When I turned thirty a few years back, I asked my mom for a haircut. She usually emails a month in advance to ask what I would like for my birthday, and so I told her about a special haircut that was (gasp) one hundred dollars. I didn’t think my mom would react as she did, “I want to know what a hundred-dollar haircut looks like,” she said. Of course, she was the one who started me on this trend when I was fourteen. She took me to Charles Ifergan, an upscale salon in Chicago and its suburbs, where a striking Italian named Pascal cut my hair unlike anyone ever had. Since I have such thick hair (the kind that hairdressers would call over to their colleagues just to say, “Hey, come here. Feel this,” for as long as I could remember), Pascal shaved underneath my top layer of hair and cut it into a “bob,” which was the haircut at the time. My hair swung beautifully while I ran down the field hockey field, but friends made fun of me once the bob finally grew out and all you could see were the razor lines from my under-layer shave when my hair was in a ponytail.
I found out about this new hundred-dollar haircut when a co-worker had taken the weekend to transform from girl into woman, and since I was turning thirty, I figured I needed to do the same.
“His name is Jehr.
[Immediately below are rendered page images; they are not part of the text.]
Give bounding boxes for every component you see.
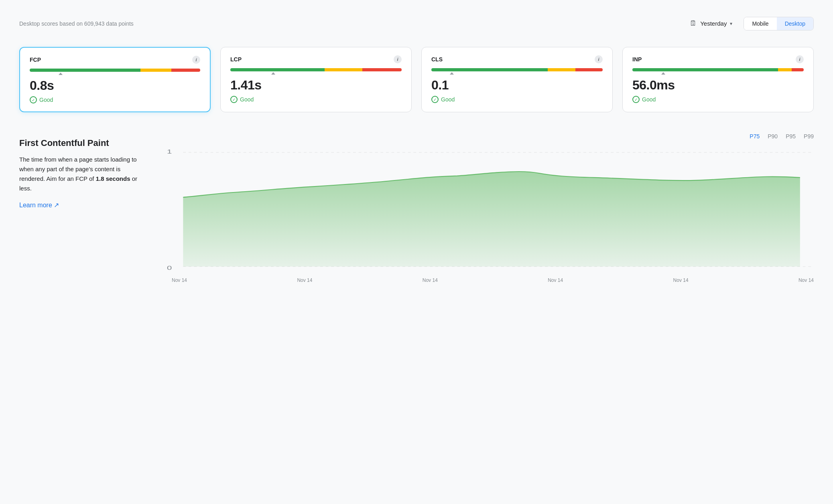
chart-container: P75 P90 P95 P99 1 0 <box>156 132 814 283</box>
chart-section: First Contentful Paint The time from whe… <box>19 132 814 283</box>
fcp-check-icon: ✓ <box>30 96 37 103</box>
fcp-label: FCP <box>30 57 41 63</box>
chart-area-fill <box>183 172 800 267</box>
fcp-gauge <box>30 69 200 72</box>
cls-card-header: CLS i <box>431 55 603 63</box>
date-label: Yesterday <box>700 20 727 27</box>
fcp-value: 0.8s <box>30 78 200 93</box>
inp-label: INP <box>632 56 642 63</box>
x-label-1: Nov 14 <box>172 277 187 283</box>
inp-gauge <box>632 68 804 71</box>
page-header: Desktop scores based on 609,943 data poi… <box>19 16 814 31</box>
learn-more-link[interactable]: Learn more ↗ <box>19 201 140 209</box>
svg-text:0: 0 <box>167 265 172 271</box>
cls-label: CLS <box>431 56 443 63</box>
metric-cards-grid: FCP i 0.8s ✓ Good LCP i <box>19 47 814 112</box>
x-label-2: Nov 14 <box>297 277 312 283</box>
cls-status-label: Good <box>441 96 455 103</box>
inp-info-icon[interactable]: i <box>796 55 804 63</box>
device-toggle: Mobile Desktop <box>744 17 814 30</box>
mobile-button[interactable]: Mobile <box>744 17 776 30</box>
lcp-gauge <box>230 68 402 71</box>
header-controls: 🗓 Yesterday ▾ Mobile Desktop <box>685 16 814 31</box>
learn-more-label: Learn more <box>19 202 52 209</box>
inp-check-icon: ✓ <box>632 96 640 103</box>
data-points-label: Desktop scores based on 609,943 data poi… <box>19 20 134 27</box>
desktop-button[interactable]: Desktop <box>777 17 813 30</box>
x-label-3: Nov 14 <box>423 277 438 283</box>
x-label-6: Nov 14 <box>798 277 814 283</box>
cls-value: 0.1 <box>431 78 603 93</box>
cls-check-icon: ✓ <box>431 96 439 103</box>
percentile-tabs: P75 P90 P95 P99 <box>156 132 814 141</box>
fcp-card-header: FCP i <box>30 56 200 64</box>
inp-status-label: Good <box>642 96 656 103</box>
fcp-status-label: Good <box>39 97 53 103</box>
lcp-card-header: LCP i <box>230 55 402 63</box>
fcp-status: ✓ Good <box>30 96 200 103</box>
cls-info-icon[interactable]: i <box>595 55 603 63</box>
lcp-info-icon[interactable]: i <box>394 55 402 63</box>
metric-card-fcp[interactable]: FCP i 0.8s ✓ Good <box>19 47 211 112</box>
lcp-status-label: Good <box>240 96 254 103</box>
x-label-5: Nov 14 <box>673 277 689 283</box>
calendar-icon: 🗓 <box>690 19 697 28</box>
tab-p75[interactable]: P75 <box>750 132 760 141</box>
metric-card-cls[interactable]: CLS i 0.1 ✓ Good <box>421 47 613 112</box>
date-picker[interactable]: 🗓 Yesterday ▾ <box>685 16 737 31</box>
chart-svg: 1 0 <box>156 146 814 274</box>
fcp-chart: 1 0 <box>156 146 814 274</box>
x-axis-labels: Nov 14 Nov 14 Nov 14 Nov 14 Nov 14 Nov 1… <box>156 274 814 283</box>
tab-p95[interactable]: P95 <box>786 132 796 141</box>
cls-gauge <box>431 68 603 71</box>
lcp-label: LCP <box>230 56 242 63</box>
svg-text:1: 1 <box>167 148 172 155</box>
inp-status: ✓ Good <box>632 96 804 103</box>
metric-card-inp[interactable]: INP i 56.0ms ✓ Good <box>622 47 814 112</box>
inp-value: 56.0ms <box>632 78 804 93</box>
learn-more-arrow: ↗ <box>54 201 59 209</box>
tab-p99[interactable]: P99 <box>804 132 814 141</box>
tab-p90[interactable]: P90 <box>768 132 778 141</box>
chart-description: First Contentful Paint The time from whe… <box>19 132 140 209</box>
lcp-status: ✓ Good <box>230 96 402 103</box>
metric-card-lcp[interactable]: LCP i 1.41s ✓ Good <box>220 47 412 112</box>
inp-card-header: INP i <box>632 55 804 63</box>
fcp-info-icon[interactable]: i <box>192 56 200 64</box>
lcp-check-icon: ✓ <box>230 96 238 103</box>
chevron-down-icon: ▾ <box>730 21 732 26</box>
x-label-4: Nov 14 <box>548 277 563 283</box>
lcp-value: 1.41s <box>230 78 402 93</box>
chart-title: First Contentful Paint <box>19 138 140 148</box>
cls-status: ✓ Good <box>431 96 603 103</box>
chart-body-text: The time from when a page starts loading… <box>19 155 140 193</box>
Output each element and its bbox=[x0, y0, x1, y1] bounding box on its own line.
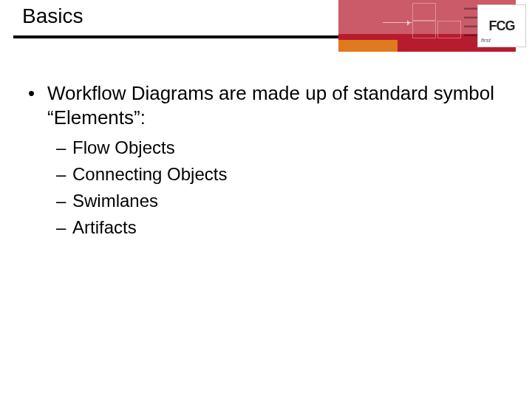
decor-box bbox=[412, 3, 436, 21]
page-title: Basics bbox=[22, 4, 83, 28]
decor-box bbox=[437, 21, 461, 38]
content: Workflow Diagrams are made up of standar… bbox=[28, 81, 501, 239]
header: Basics ▬▬▬▬ ▬▬▬▬▬▬ ▬▬▬▬ ▬▬▬▬▬▬▬ FCG firs… bbox=[0, 0, 532, 53]
stripe-orange bbox=[338, 40, 398, 52]
bullet-sub: Connecting Objects bbox=[28, 163, 501, 185]
bullet-sub: Artifacts bbox=[28, 216, 501, 239]
decor-box bbox=[412, 21, 436, 38]
bullet-main: Workflow Diagrams are made up of standar… bbox=[28, 81, 501, 129]
logo-text: FCG bbox=[489, 18, 515, 34]
slide: Basics ▬▬▬▬ ▬▬▬▬▬▬ ▬▬▬▬ ▬▬▬▬▬▬▬ FCG firs… bbox=[0, 0, 532, 399]
arrow-icon bbox=[383, 22, 412, 23]
logo-subtext: first bbox=[481, 37, 491, 44]
logo: FCG first bbox=[477, 4, 526, 47]
bullet-sub: Flow Objects bbox=[28, 137, 501, 159]
bullet-sub: Swimlanes bbox=[28, 190, 501, 212]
They wrote him up in San Francisco magazine. He’s expensive, but he’s amazing.”
There’s something about a girlfriend with a great haircut. It’s similar to when she meets the best person in her relationship log thus far, you just want to go out and do the same.
Mom agreed and said she’d send the birthday money. My oldest sister was on her way out for her first San Francisco visit and would accompany me to the haircut. What arrived in the mail from Mom wasn’t the simple blank check that we wished for from our parents every so often during adulthood, but instead, was another one of my mom’s practical jokes. In my birthday box was a Kleenex box, with a slit at the top and a one-dollar bill sticking out with a Post-It note attached that read, “Pull here.” When I pulled, dollar bills kept coming—all one hundred of them. She had taped them together and rolled them around the cardboard roll of a toilet paper roll. When I called my mom, she was laughing from the moment she picked up the phone. That afternoon, my sister and I prepared for the cut the next day by sitting on the back porch of my house, peeling Scotch tape off each dollar bill in an effort to not rip any.
When we arrived at Jehr’s loft, we noticed that he had taken minimalism to the next level. The downstairs room with a separate entrance was his hair studio. In the studio sat one retro green chair. There was no mirror. There was no tea. There was no lounge music playing over a good sound system or the new issue of Vogue to flip through. It was just Jehr and the chair for one hundred dollars. I was perplexed.
Jehr had a shaven head and wore a black flight jumpsuit, with hair cutting shears that stuck out of his front pocket. I immediately thought of Dr. Evil. I had never had my haircut by a man without hair, and I wasn’t sure if my thick hair and his lack of hair went well together, but then I remembered my girlfriend’s haircut and decided to let go of any judgment.
Jehr called me into the bathroom, where he put his fingers through my hair in front of a mirror to discuss vaguely what he might like to do. He didn’t go into specifics, and luckily, I was ready for a change from my long mane—in high school, my friends nicknamed me “Lampshade.” I was ready for Jehr to take off the lampshade and bring in some light.
He sat me in the chair, talked to us about his newborn baby, and clipped away.